MOSCOW, March 21 - RAPSI. On Thursday the Tverskoy District Court of Moscow postponed until May 20 the prehearing of the defamation lawsuit filed by former Pussy Riot lawyers against Kommersant Publishers and lawyer Irina Khrunova, who represented one of the punk group members at the cassation stage, the court told RAPSI.
Lawyer Nikolai Polozov said they decided to file the suit after Kommersant published an article entitled "A punk prayer can take you to Strasbourg."
Mr. Polozov said that the group's former lawyers were portrayed in the article as incompetent for failing to send the necessary documents to the European Court of Human Rights in Strasbourg on time, while in fact the ECHR had accepted their complaint and even assigned it a number.

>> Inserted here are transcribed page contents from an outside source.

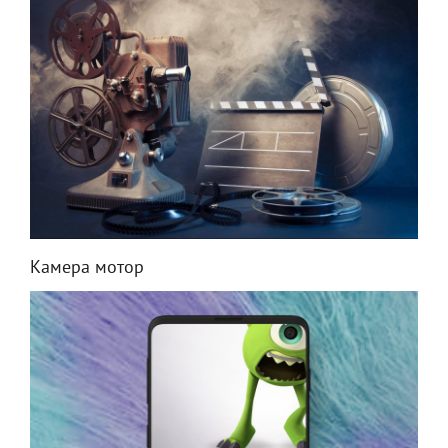
Камера мотор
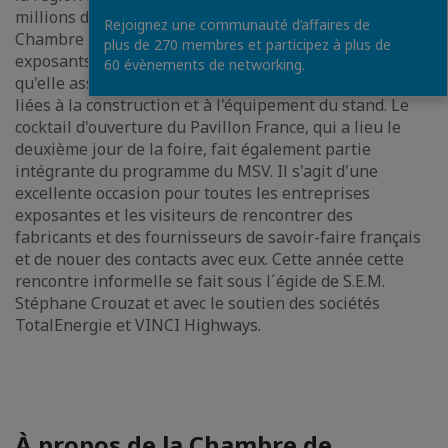
millions d'habitants et le deuxième PIB de France). La
Rejoignez une communauté d’affaires de
Chambre de commerce franco-tchèque propose aux
plus de 270 membres et participez à plus de
exposants français un « stand clé en main », c'est-à-dire
60 évènements de networking.
qu'elle assure toute l'administration et la logistique
liées à la construction et à l'équipement du stand. Le
cocktail d'ouverture du Pavillon France, qui a lieu le
deuxième jour de la foire, fait également partie
intégrante du programme du MSV. Il s'agit d'une
excellente occasion pour toutes les entreprises
exposantes et les visiteurs de rencontrer des
fabricants et des fournisseurs de savoir-faire français
et de nouer des contacts avec eux. Cette année cette
rencontre informelle se fait sous l´égide de S.E.M.
Stéphane Crouzat et avec le soutien des sociétés
TotalEnergie et VINCI Highways.
À propos de la Chambre de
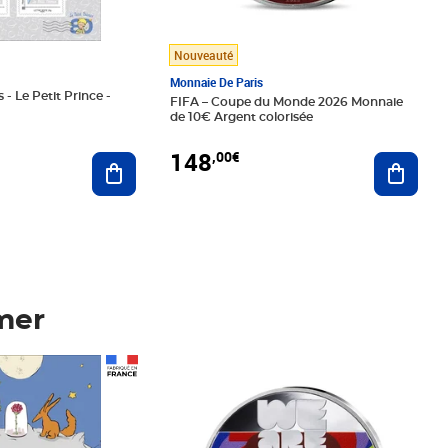
Nouveauté
Monnaie De Paris
 - Le Petit Prince -
FIFA – Coupe du Monde 2026 Monnaie
de 10€ Argent colorisée
148
,00€
Ajouter au panier
Ajoute
mer
Prix 148,00€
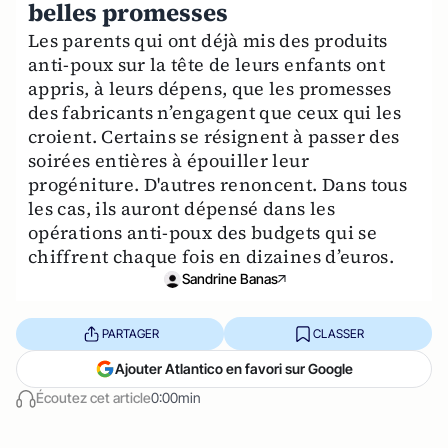
belles promesses
Les parents qui ont déjà mis des produits
anti-poux sur la tête de leurs enfants ont
appris, à leurs dépens, que les promesses
des fabricants n’engagent que ceux qui les
croient. Certains se résignent à passer des
soirées entières à épouiller leur
progéniture. D'autres renoncent. Dans tous
les cas, ils auront dépensé dans les
opérations anti-poux des budgets qui se
chiffrent chaque fois en dizaines d’euros.
Sandrine Banas
PARTAGER
CLASSER
Ajouter Atlantico en favori sur Google
Écoutez cet article
0:00min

The lawsuit towards Khrunova stems from her statement in the article that read "when the defense team filed the first complaint (to ECHR), the court asked them to send additional documents, but they did not submit them to court, so the application hasn't been even considered for review".
The plaintiffs have asked the court to have the defendants publish a refutation and pay them damages: with Kommersant Publishers to pay 500,000 rubles ($16,160) to each and Khrunova to pay 50,000 rubles ($1,616) to each.
In late February 2012, five members of the Pussy Riot group wearing brightly colored balaclavas held what they called a "punk prayer" in the Christ the Savior Cathedral in Moscow. A video of their performance was later uploaded online and provoked a public outcry.
Police detained Maria Alyokhina, Nadezhda Tolokonnikova and Yekaterina Samutsevich. On August 17, 2012, the Khamovnichesky District Court in Moscow sentenced them to two years in prison for hooliganism.
On October 10, 2012, the Moscow City Court changed Samutsevich's verdict to a suspended sentence and released her immediately, based on her new attorneys' argument that she was seized by security guards prior to reaching the altar and therefore did not actually take part in the performance.
Alyokhina's and Tolokonnikova's sentences were upheld.